14. A non invasive method for deriving cardiac output in a patient as claimed in claim 1 further including the step of measuring heart rate and calculating stroke volume by dividing said mean cardiac output by said heart rate.

15. A non invasive method for deriving left ventricular force of contraction in a patient, from the rate of change of value of the upswing of the scaled and calibrated optical or ultrasonically derived waveform, so that with known pressures the rate of change of pressure will be derived, and with a known stroke volume, the rate of change in volume is derived.

16. An apparatus for deriving cardiac output in a patient using the method claimed in claim 1, by non-invasive optical or Doppler means including means for deriving the measurement of the arterial pressure by non-invasive means; means for processing said measured arterial pressure including means for calculating the mean arterial pressure; means for non-invasive deriving and inputting compliance values; and means for measuring the time constant of the arterial system from the non-invasive calibrated derived waveform; and means for calculating cardiac output as the product of mean arterial pressure and compliance divided by said time constant, and further including means for displaying at least said arterial pressure and said cardiac output.

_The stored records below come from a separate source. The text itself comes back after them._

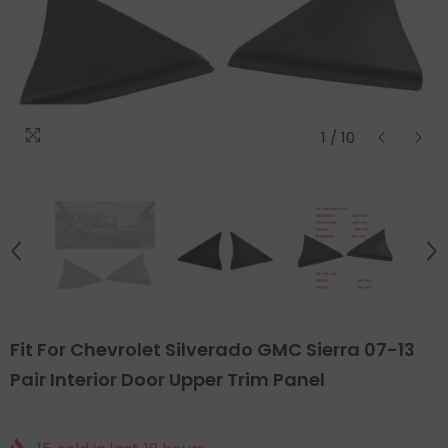
1
/
10
Fit For Chevrolet Silverado GMC Sierra 07-13
Pair Interior Door Upper Trim Panel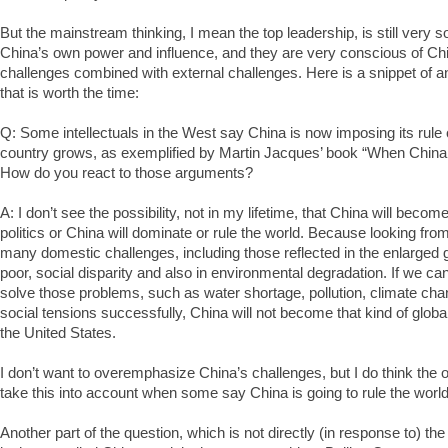
But the mainstream thinking, I mean the top leadership, is still very
China’s own power and influence, and they are very conscious of Chin
challenges combined with external challenges. Here is a snippet of a
that is worth the time:
Q: Some intellectuals in the West say China is now imposing its rule 
country grows, as exemplified by Martin Jacques’ book “When China
How do you react to those arguments?
A: I don’t see the possibility, not in my lifetime, that China will becom
politics or China will dominate or rule the world. Because looking fr
many domestic challenges, including those reflected in the enlarged
poor, social disparity and also in environmental degradation. If we ca
solve those problems, such as water shortage, pollution, climate ch
social tensions successfully, China will not become that kind of globa
the United States.
I don’t want to overemphasize China’s challenges, but I do think the 
take this into account when some say China is going to rule the world
Another part of the question, which is not directly (in response to) th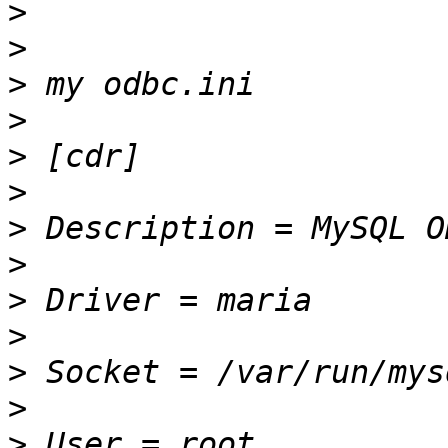
>
>
>
>
>
>
>
>
>
>
>
>
>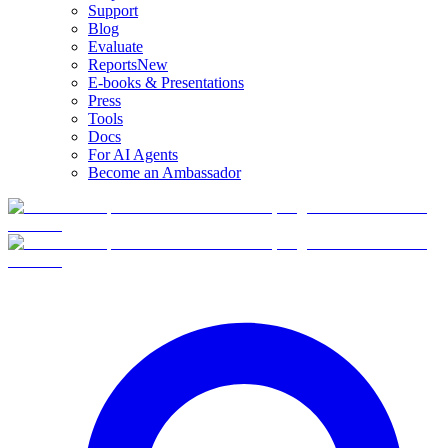
Support
Blog
Evaluate
Reports
New
E-books & Presentations
Press
Tools
Docs
For AI Agents
Become an Ambassador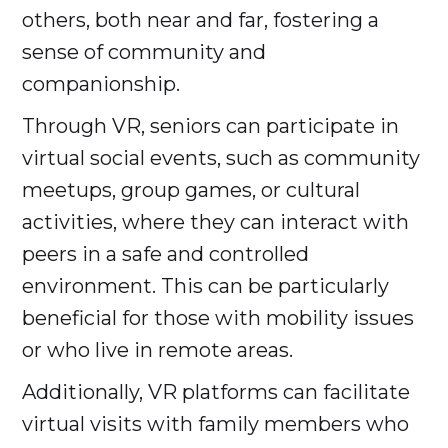
others, both near and far, fostering a
sense of community and
companionship.
Through VR, seniors can participate in
virtual social events, such as community
meetups, group games, or cultural
activities, where they can interact with
peers in a safe and controlled
environment. This can be particularly
beneficial for those with mobility issues
or who live in remote areas.
Additionally, VR platforms can facilitate
virtual visits with family members who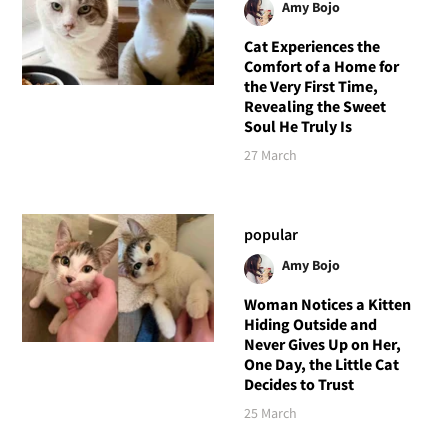
Amy Bojo
Cat Experiences the
Comfort of a Home for
the Very First Time,
Revealing the Sweet
Soul He Truly Is
27 March
popular
Amy Bojo
Woman Notices a Kitten
Hiding Outside and
Never Gives Up on Her,
One Day, the Little Cat
Decides to Trust
25 March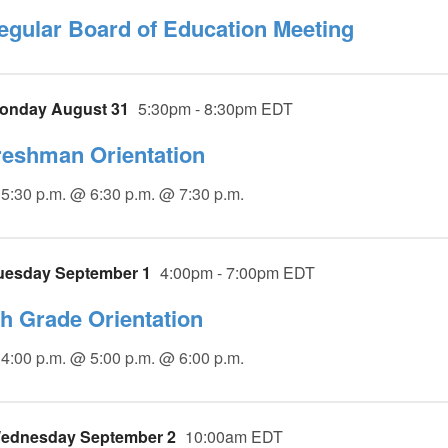
egular Board of Education Meeting
onday August 31
5:30pm - 8:30pm EDT
reshman Orientation
5:30 p.m. @ 6:30 p.m. @ 7:30 p.m.
uesday September 1
4:00pm - 7:00pm EDT
th Grade Orientation
4:00 p.m. @ 5:00 p.m. @ 6:00 p.m.
ednesday September 2
10:00am EDT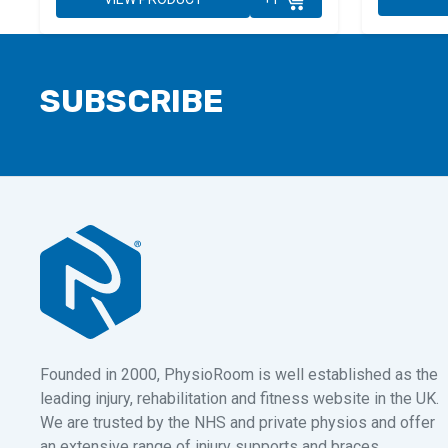
SUBSCRIBE
Founded in 2000, PhysioRoom is well established as the
leading injury, rehabilitation and fitness website in the UK.
We are trusted by the NHS and private physios and offer
an extensive range of injury supports and braces,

17. An apparatus for deriving cardiac output in a patient as claimed in claim 16 wherein said means for calculating said mean arterial pressure and said cardiac output includes a digital computer.

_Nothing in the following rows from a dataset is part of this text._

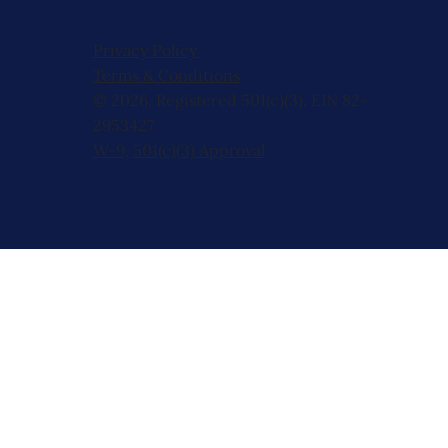
Privacy Policy
Terms & Conditions
© 2026, Registered 501(c)(3). EIN 82-
2953427
W-9
,
501(c)(3) Approval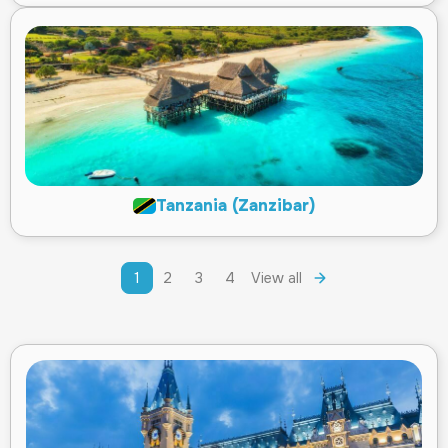
Tanzania (Zanzibar)
1
2
3
4
View all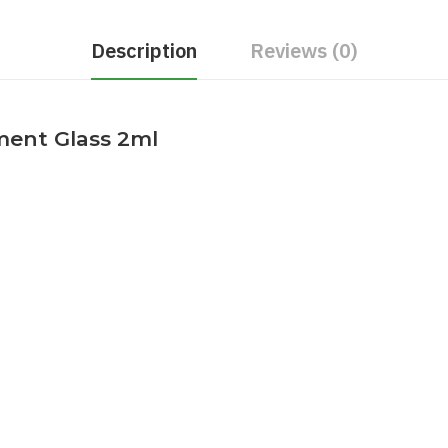
Description
Reviews (0)
ment Glass 2ml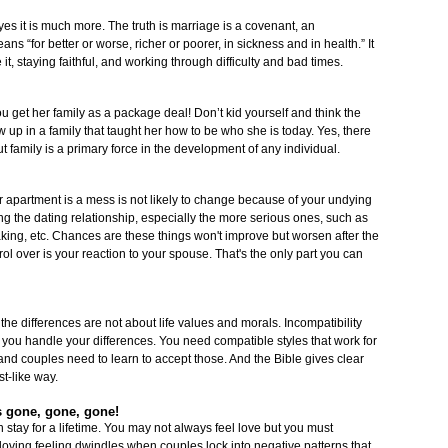
eyes it is much more. The truth is marriage is a covenant, an
ans “for better or worse, richer or poorer, in sickness and in health.” It
, staying faithful, and working through difficulty and bad times.
ou get her family as a package deal! Don’t kid yourself and think the
 up in a family that taught her how to be who she is today. Yes, there
 family is a primary force in the development of any individual.
er apartment is a mess is not likely to change because of your undying
ing the dating relationship, especially the more serious ones, such as
king, etc. Chances are these things won't improve but worsen after the
ol over is your reaction to your spouse. That's the only part you can
he differences are not about life values and morals. Incompatibility
ow you handle your differences. You need compatible styles that work for
nd couples need to learn to accept those. And the Bible gives clear
st-like way.
t's gone, gone, gone!
n stay for a lifetime. You may not always feel love but you must
 loving feeling dwindles when couples lock into negative patterns that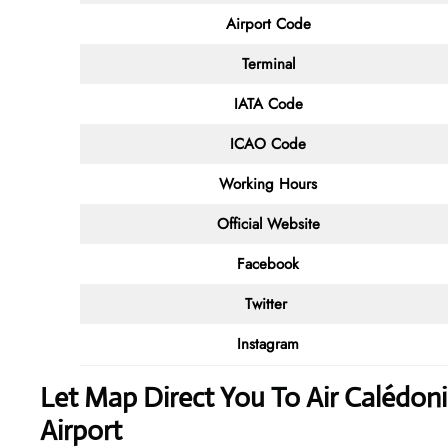
Airport Code
Terminal
IATA Code
ICAO Code
Working Hours
Official Website
Facebook
Twitter
Instagram
Let Map Direct You To Air Calédon
Airport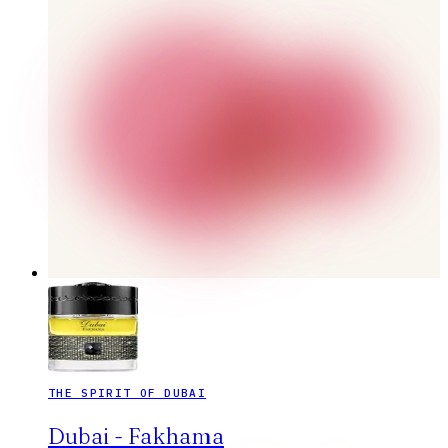
THE SPIRIT OF DUBAI
Dubai - Fakhama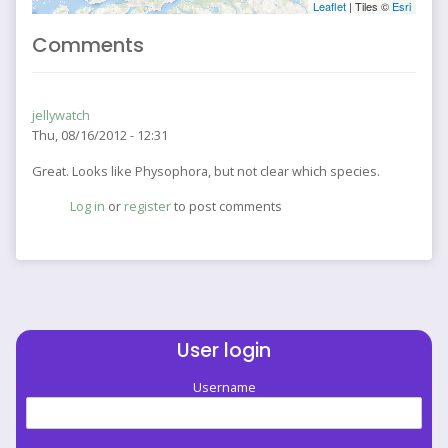
Leaflet
| Tiles ©
Esri
Comments
jellywatch
Thu, 08/16/2012 - 12:31
Great. Looks like Physophora, but not clear which species.
Log in
or
register
to post comments
User login
Username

18. An apparatus for deriving cardiac output in a patient as claimed in claim 16 wherein compliance and other measured and derived values are stored in a memory device connected to the digital computer.

19. An apparatus for deriving cardiac output in a patient as claimed in claim 16 which has the means for computing and providing a continuous display of the scaled and calibrated derived waveform as well as a digital display of

cardiovascular parameters which would include cardiac output, stroke volume, systolic and diastolic arterial pressure, mean arterial pressure, heart rate, systemic vascular resistance, systemic arterial compliance, left ventricular contractile force, ECG, cardiac index, systolic pre ejection period and trend displays for selected parameters.

20. An apparatus for deriving cardiac output in a patient as claimed in claim 16 wherein said means for displaying includes means for displaying said arterial pressure and said cardiac output remotely.

21. An apparatus for deriving cardiac output in a patient as claimed in claim 19, wherein means for portable operation is provided by the inclusion of an electrical battery.

22. A method for deriving cardiac output substantially as herein described.

23. An apparatus for deriving cardiac output substantially as herein described.